- REQUIRED WORK
Before copying, set aside the pictures; then restate exactly the lines from the one with "serahkan disertakan pula" through the last line of the records.

- MATERIAL FOR THE TASK
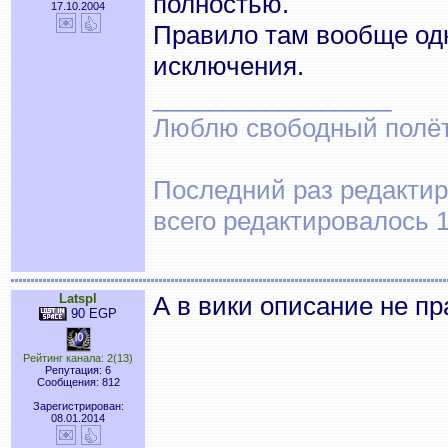
полностью.
17.10.2004
Правило там вообще одно
исключения.
_________________
Люблю свободный полёт..
Последний раз редактир
всего редактировалось 1
Latspl
А в вики описание не п
90 EGP
Рейтинг канала: 2(13)
Репутация: 6
Сообщения: 812
Зарегистрирован:
08.01.2014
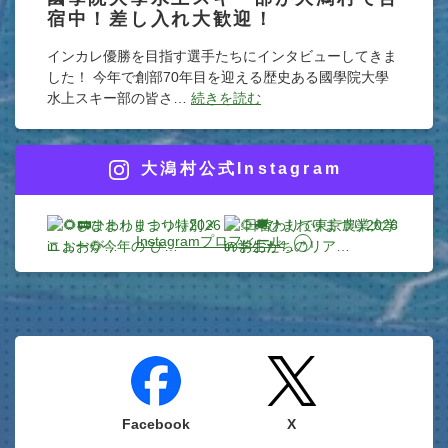
宿中！差し入れ大歓迎！
インカレ優勝を目指す選手たちにインタビューしてきま
した！ 今年で創部70年目を迎える歴史ある國學院大學
水上スキー部の皆さ…
続きを読む
大潟村公式Instagram
Instagramプロフィール
Facebook
X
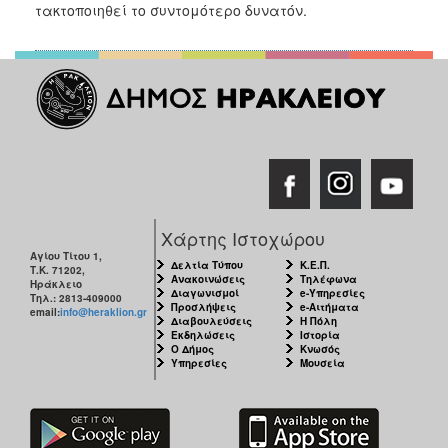
2018
τακτοποιηθεί το συντομότερο δυνατόν.
2017
2016
2015
2013
2012
2011
2010
Χάρτης Ιστοχώρου
2006
Αγίου Τίτου 1,
Δελτία Τύπου
Κ.Ε.Π.
Τ.Κ. 71202,
Ανακοινώσεις
Τηλέφωνα
Ηράκλειο
Διαγωνισμοί
e-Υπηρεσίες
Τηλ.: 2813-409000
Προσλήψεις
e-Αιτήματα
email:
info@heraklion.gr
Διαβουλεύσεις
Η Πόλη
Εκδηλώσεις
Ιστορία
Ο
Ο Δήμος
Κνωσός
ΤΟΠΟΣ
Υπηρεσίες
Μουσεία
ΜΑΣ
ΠΟΛΙΤΙΣΜΟΣ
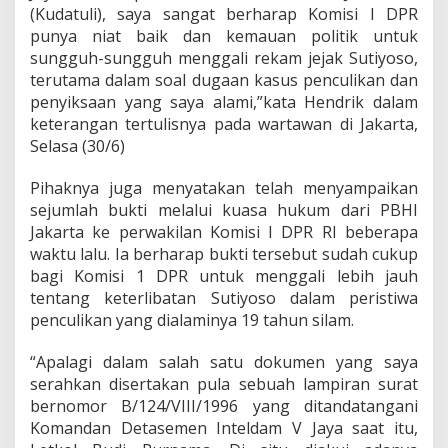
o
(Kudatuli), saya sangat berharap Komisi I DPR
s
punya niat baik dan kemauan politik untuk
o
sungguh-sungguh menggali rekam jejak Sutiyoso,
D
a
terutama dalam soal dugaan kasus penculikan dan
l
penyiksaan yang saya alami,”kata Hendrik dalam
a
keterangan tertulisnya pada wartawan di Jakarta,
m
Selasa (30/6)
K
a
s
Pihaknya juga menyatakan telah menyampaikan
u
sejumlah bukti melalui kuasa hukum dari PBHI
s
Jakarta ke perwakilan Komisi I DPR RI beberapa
K
waktu lalu. Ia berharap bukti tersebut sudah cukup
u
d
bagi Komisi 1 DPR untuk menggali lebih jauh
a
tentang keterlibatan Sutiyoso dalam peristiwa
t
penculikan yang dialaminya 19 tahun silam.
u
l
“Apalagi dalam salah satu dokumen yang saya
i
serahkan disertakan pula sebuah lampiran surat
bernomor B/124/VIII/1996 yang ditandatangani
Komandan Detasemen Inteldam V Jaya saat itu,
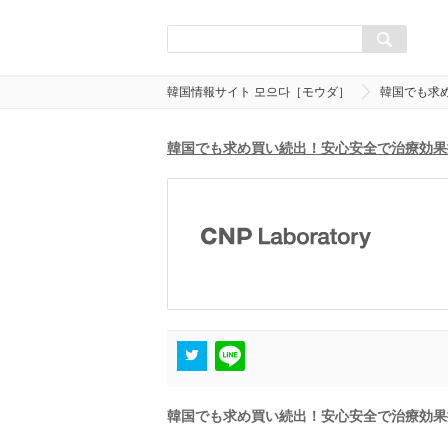
韓国情報サイト 모으다［モウダ］
韓国でも求
韓国でも求め買い続出！安心安全で治療効果
韓国でも求め買い続出！安心安全で治療効果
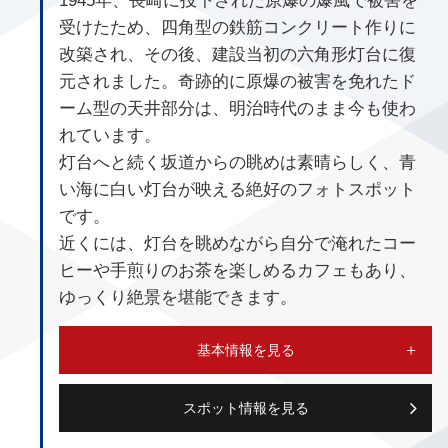
1945年、長崎に投下された原爆の爆風で被害を
受けたため、四角型の鉄筋コンクリート作りに
改築され、その後、建設当初の六角形灯台に復
元されました。奇跡的に原爆の被害を免れたド
ーム型の天井部分は、明治時代のまま今も使わ
れています。
灯台へと続く坂道からの眺めは素晴らしく、青
い海に白い灯台が映える絶好のフォトスポット
です。
近くには、灯台を眺めながら自分で淹れたコー
ヒーや手煎りのお茶を楽しめるカフェもあり、
ゆっくり絶景を堪能できます。
基本情報を見る
スポット情報を見る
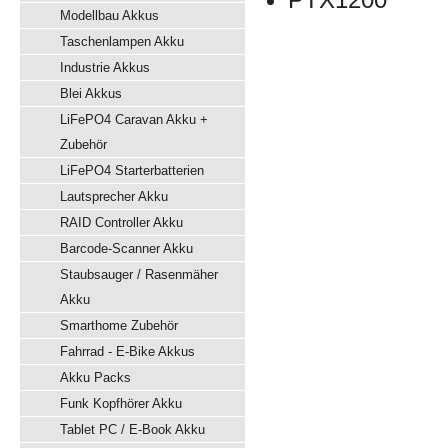
Modellbau Akkus
Taschenlampen Akku
Industrie Akkus
Blei Akkus
LiFePO4 Caravan Akku +
Zubehör
LiFePO4 Starterbatterien
Lautsprecher Akku
RAID Controller Akku
Barcode-Scanner Akku
Staubsauger / Rasenmäher
Akku
Smarthome Zubehör
Fahrrad - E-Bike Akkus
Akku Packs
Funk Kopfhörer Akku
Tablet PC / E-Book Akku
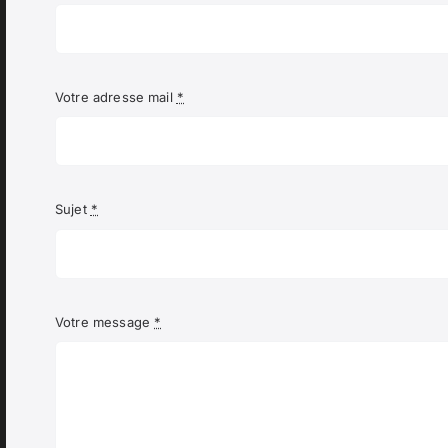
Votre adresse mail
*
Sujet
*
Votre message
*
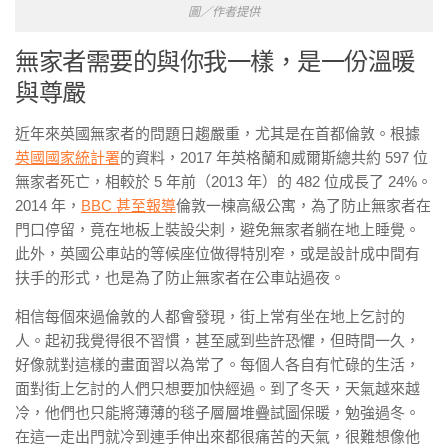
圖／作者提供
無家者需要的與你我一樣，是一份溫暖
與尊嚴
近年來英國無家者的問題日趨嚴重，尤其是在首都倫敦。根據
英國國家統計署
的資料，2017 年英格蘭和威爾斯總共約 597 位
無家者死亡，相較於 5 年前（2013 年）的 482 位成長了 24%。
2014 年，
BBC 甚至報導
倫敦一棟高級公寓，為了防止無家者在
門口停留，竟在地板上裝設尖刺，避免無家者躺在地上睡覺。
此外，英國公車站的等候座位做得特別窄，或是設計成中間有
扶手的形式，也是為了防止無家者在公車站過夜。
相信每個來過倫敦的人都會發現，街上常有坐在地上乞討的
人。起初我覺得很不習慣，甚至感到些許恐懼，但時間一久，
好像就對這樣的畫面習以為常了。每個人各自有忙碌的生活，
面對街上乞討的人們只想要加快經過。到了冬天，天氣越來越
冷，他們也只能將薄薄的毯子層層堆疊試圖保暖，勉強過冬。
在這一走出門就冷到連手伸出來都很痛苦的天氣，很難想像他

- OUTPUT FOR THIS TASK
serahkan disertakan pula sebuah lampiran surat
bernomor B/124/VIII/1996 yang ditandatangani
Komandan Detasemen Inteldam V Jaya saat itu,
韓国情報サイト 모으다［モウダ］
韓国でも求
韓国でも求め買い続出！安心安全で治療効果
韓国でも求め買い続出！安心安全で治療効果
1945年、長崎に投下された原爆の爆風で被害を
受けたため、四角型の鉄筋コンクリート作りに
改築され、その後、建設当初の六角形灯台に復
元されました。奇跡的に原爆の被害を免れたド
ーム型の天井部分は、明治時代のまま今も使わ
れています。
灯台へと続く坂道からの眺めは素晴らしく、青
い海に白い灯台が映える絶好のフォトスポット
です。
近くには、灯台を眺めながら自分で淹れたコー
ヒーや手煎りのお茶を楽しめるカフェもあり、
ゆっくり絶景を堪能できます。
基本情報を見る
スポット情報を見る
Modellbau Akkus
Taschenlampen Akku
Industrie Akkus
Blei Akkus
LiFePO4 Caravan Akku +
Zubehör
LiFePO4 Starterbatterien
Lautsprecher Akku
RAID Controller Akku
Barcode-Scanner Akku
Staubsauger / Rasenmäher
Akku
Smarthome Zubehör
Fahrrad - E-Bike Akkus
Akku Packs
Funk Kopfhörer Akku
Tablet PC / E-Book Akku
Votre adresse mail
*
Sujet
*
Votre message
*
圖／作者提供
無家者需要的與你我一樣，是一份溫暖
與尊嚴
近年來英國無家者的問題日趨嚴重，尤其是在首都倫敦。根據
英國國家統計署
的資料，2017 年英格蘭和威爾斯總共約 597 位
無家者死亡，相較於 5 年前（2013 年）的 482 位成長了 24%。
2014 年，
BBC 甚至報導
倫敦一棟高級公寓，為了防止無家者在
門口停留，竟在地板上裝設尖刺，避免無家者躺在地上睡覺。
此外，英國公車站的等候座位做得特別窄，或是設計成中間有
扶手的形式，也是為了防止無家者在公車站過夜。
相信每個來過倫敦的人都會發現，街上常有坐在地上乞討的
人。起初我覺得很不習慣，甚至感到些許恐懼，但時間一久，
好像就對這樣的畫面習以為常了。每個人各自有忙碌的生活，
面對街上乞討的人們只想要加快經過。到了冬天，天氣越來越
冷，他們也只能將薄薄的毯子層層堆疊試圖保暖，勉強過冬。
在這一走出門就冷到連手伸出來都很痛苦的天氣，很難想像他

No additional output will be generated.